- **Exercise goal**:
Look at each line of the records and count those with "Music" in them. Please answer with the count alone.

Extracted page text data
====

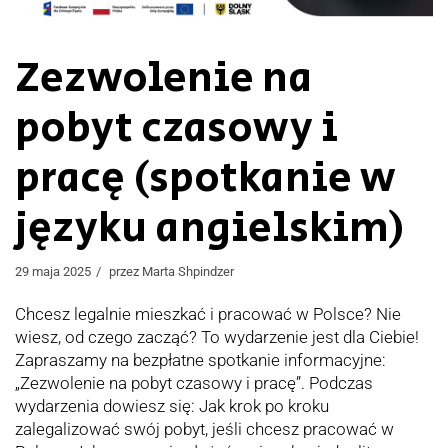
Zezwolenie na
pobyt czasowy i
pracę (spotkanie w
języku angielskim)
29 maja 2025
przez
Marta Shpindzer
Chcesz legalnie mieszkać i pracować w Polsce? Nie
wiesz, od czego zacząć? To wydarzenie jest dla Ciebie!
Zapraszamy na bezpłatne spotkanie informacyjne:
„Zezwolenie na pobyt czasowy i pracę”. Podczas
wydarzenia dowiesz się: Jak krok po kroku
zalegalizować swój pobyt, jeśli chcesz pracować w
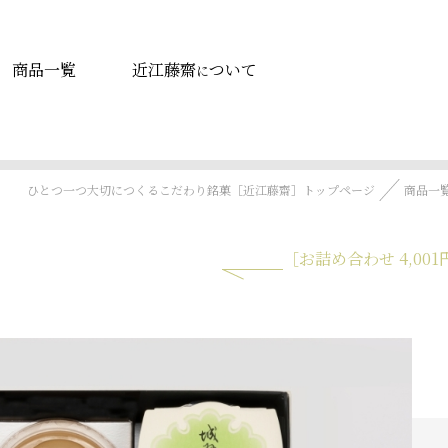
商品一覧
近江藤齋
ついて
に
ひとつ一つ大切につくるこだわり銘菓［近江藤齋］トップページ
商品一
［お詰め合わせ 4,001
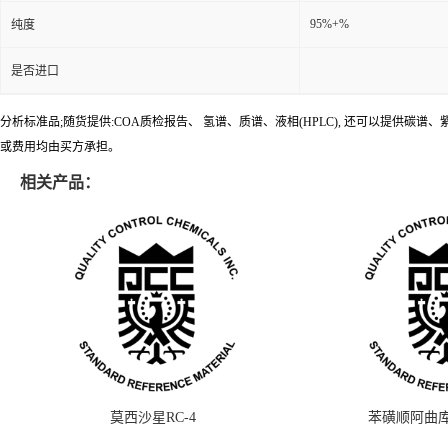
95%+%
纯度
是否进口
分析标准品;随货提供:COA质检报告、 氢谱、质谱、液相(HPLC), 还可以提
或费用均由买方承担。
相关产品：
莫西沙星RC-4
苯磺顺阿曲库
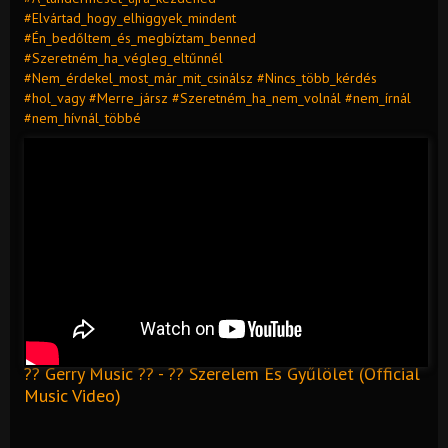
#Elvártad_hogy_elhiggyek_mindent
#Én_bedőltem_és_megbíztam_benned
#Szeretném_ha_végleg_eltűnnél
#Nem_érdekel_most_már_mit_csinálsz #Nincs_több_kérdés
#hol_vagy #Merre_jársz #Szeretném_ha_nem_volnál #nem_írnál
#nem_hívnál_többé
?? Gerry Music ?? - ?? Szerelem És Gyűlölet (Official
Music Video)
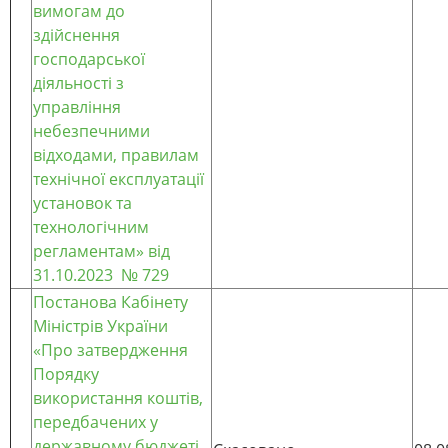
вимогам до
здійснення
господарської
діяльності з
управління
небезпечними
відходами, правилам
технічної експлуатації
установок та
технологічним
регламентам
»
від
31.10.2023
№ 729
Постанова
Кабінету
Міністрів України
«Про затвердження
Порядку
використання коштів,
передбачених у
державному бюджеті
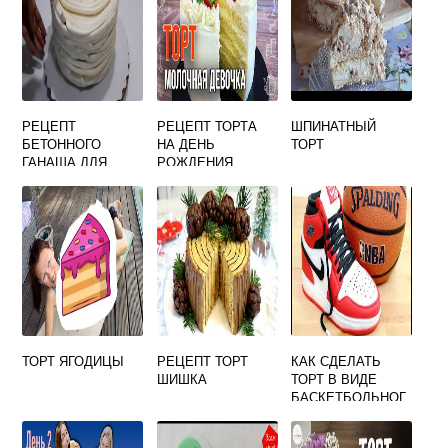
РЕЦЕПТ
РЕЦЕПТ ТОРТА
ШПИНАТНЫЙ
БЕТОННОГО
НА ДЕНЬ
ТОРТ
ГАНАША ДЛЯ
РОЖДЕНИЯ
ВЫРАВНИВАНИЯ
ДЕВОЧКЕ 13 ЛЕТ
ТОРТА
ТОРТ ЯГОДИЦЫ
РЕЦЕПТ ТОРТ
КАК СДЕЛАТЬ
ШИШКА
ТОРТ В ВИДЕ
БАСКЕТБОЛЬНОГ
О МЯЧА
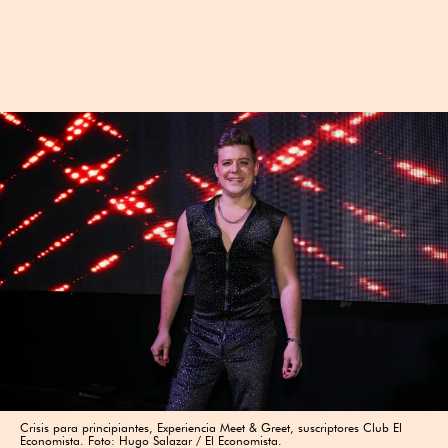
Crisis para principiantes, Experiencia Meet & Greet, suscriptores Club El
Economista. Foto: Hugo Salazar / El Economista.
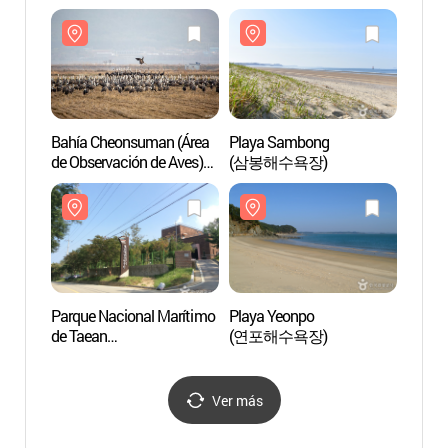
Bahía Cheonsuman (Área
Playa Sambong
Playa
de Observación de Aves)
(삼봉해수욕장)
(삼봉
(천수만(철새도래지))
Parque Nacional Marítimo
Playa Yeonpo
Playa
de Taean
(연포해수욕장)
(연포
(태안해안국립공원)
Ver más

====

- **Solution to this problem**:
2